Irwin Cotler’s daughter running with Ya’alon, Gantz

Cotler-Wunsh, 48, is currently a PhD candidate in law at Hebrew University, researching the topic of free speech.

Former Canadian Justice Minister Irwin Cotler’s daughter, attorney Michal Cotler-Wunsh (photo credit: Courtesy)
Former Canadian Justice Minister Irwin Cotler’s daughter, attorney Michal Cotler-Wunsh
(photo credit: Courtesy)
The joint list of the Israel Resilience and Telem parties, headed by former chiefs of staff Benny Gantz and Moshe Ya’alon, will include former Canadian Justice Minister Irwin Cotler’s daughter, attorney Michal Cotler-Wunsh, The Jerusalem Post has learned.
Cotler-Wunsh’s candidacy has not been revealed yet by the parties, which prevented her from granting interviews. Her place on the joint list will only be made known right before the February 21 deadline.
She was born in Jerusalem, served in the IDF and obtained law degrees from the Hebrew University of Jerusalem and McGill University in Montreal, where she has lived much of her life, as she alternated back and forth between Israel and Canada. Three of her four children were born and went to school in Montreal.
Cotler-Wunsh, 48, is currently a PhD candidate in law at Hebrew University, researching the topic of free speech as part of the “Human Rights under Pressure – Ethics, Law and Politics” doctoral program.
She is also a research fellow at the International Institute for Counter-Terrorism, and a board member of Tzav Pius.
At a parlor meeting for English speakers in Ra’anana last week, Ya’alon revealed that Irwin Cotler has been his unofficial adviser for many years. At an event for Ethiopian immigrants in Rehovot on Sunday night, Cotler-Wunsh quoted her father in her speech.
“The kind of leadership we strive for requires humility: so rare and underappreciated in our global reality, yet so necessary, as our own history indicates,” she wrote in the Post two weeks ago. “When looking for leadership, place value on qualities of personal and public integrity, on vast and diverse experience, and finally on unwavering and unconditional taking of responsibility and accountability to the public good.”
The only other known candidate on the list with citizenship from an English-speaking country is Chili Tropper, who received it thanks to his American parents.

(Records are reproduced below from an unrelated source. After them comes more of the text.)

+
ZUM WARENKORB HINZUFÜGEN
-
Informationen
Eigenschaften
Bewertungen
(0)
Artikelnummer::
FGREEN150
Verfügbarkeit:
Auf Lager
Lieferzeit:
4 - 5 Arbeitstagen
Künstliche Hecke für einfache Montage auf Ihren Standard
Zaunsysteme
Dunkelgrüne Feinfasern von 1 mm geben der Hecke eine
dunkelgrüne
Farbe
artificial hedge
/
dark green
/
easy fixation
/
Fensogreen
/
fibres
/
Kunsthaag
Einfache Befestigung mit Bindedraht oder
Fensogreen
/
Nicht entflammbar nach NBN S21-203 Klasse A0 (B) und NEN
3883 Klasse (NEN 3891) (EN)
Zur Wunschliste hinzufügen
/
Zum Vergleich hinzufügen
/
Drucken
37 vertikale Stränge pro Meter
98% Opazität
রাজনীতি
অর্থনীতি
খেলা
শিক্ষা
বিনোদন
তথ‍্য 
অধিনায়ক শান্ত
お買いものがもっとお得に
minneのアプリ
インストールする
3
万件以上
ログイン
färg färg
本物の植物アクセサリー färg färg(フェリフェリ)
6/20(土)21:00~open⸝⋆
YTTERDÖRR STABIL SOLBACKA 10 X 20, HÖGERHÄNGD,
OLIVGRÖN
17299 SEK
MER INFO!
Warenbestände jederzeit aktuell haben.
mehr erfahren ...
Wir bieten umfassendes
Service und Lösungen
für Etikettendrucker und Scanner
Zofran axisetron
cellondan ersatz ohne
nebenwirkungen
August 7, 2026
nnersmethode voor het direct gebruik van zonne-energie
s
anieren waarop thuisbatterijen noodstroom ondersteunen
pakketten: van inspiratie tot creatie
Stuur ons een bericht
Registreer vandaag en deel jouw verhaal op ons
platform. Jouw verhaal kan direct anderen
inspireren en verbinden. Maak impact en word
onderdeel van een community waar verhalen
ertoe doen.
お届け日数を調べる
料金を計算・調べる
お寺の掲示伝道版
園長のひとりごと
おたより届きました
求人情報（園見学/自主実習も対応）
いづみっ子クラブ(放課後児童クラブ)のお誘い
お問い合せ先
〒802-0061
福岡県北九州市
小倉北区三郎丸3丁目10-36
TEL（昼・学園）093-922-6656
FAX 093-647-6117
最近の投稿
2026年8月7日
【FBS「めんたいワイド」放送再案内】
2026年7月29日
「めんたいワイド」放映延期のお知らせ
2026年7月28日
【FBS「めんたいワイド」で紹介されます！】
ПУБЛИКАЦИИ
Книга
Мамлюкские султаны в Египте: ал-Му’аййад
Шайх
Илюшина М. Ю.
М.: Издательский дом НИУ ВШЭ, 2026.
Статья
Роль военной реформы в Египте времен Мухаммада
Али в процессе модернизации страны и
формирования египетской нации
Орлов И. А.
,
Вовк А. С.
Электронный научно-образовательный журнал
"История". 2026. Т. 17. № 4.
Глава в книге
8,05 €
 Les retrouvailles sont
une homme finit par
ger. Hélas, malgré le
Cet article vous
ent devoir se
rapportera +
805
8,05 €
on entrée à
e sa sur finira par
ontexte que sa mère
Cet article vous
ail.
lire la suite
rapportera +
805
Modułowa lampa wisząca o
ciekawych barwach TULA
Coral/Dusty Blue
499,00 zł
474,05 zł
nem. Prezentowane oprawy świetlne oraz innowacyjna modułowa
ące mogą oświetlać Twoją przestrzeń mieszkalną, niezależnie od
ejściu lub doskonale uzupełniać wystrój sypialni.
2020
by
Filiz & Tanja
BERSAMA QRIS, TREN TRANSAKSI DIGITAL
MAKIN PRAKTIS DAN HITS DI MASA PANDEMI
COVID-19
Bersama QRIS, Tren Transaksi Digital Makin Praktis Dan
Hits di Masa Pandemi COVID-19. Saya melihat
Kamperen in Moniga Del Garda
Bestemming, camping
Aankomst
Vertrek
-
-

There will also be candidates who spent extensive time in the US, but do not have American citizenship.
Dan Rashal is a world-renowned economist and economic strategist, who was born in Tel Aviv and lived in America as a teenager. He earned an MBA in Finance from Tel Aviv University and a law degree from the Interdisciplinary Center of Herzliya.
Rashal, 47, achieved his success despite having spinal muscular atrophy, a rare neuromuscular genetic disease. Although he is not a US citizen, he is a die-hard New York Yankees fan.
“My disability is such a part of me that it doesn’t really interest me,” Rashal said in a recent interview with the economic newspaper Globes.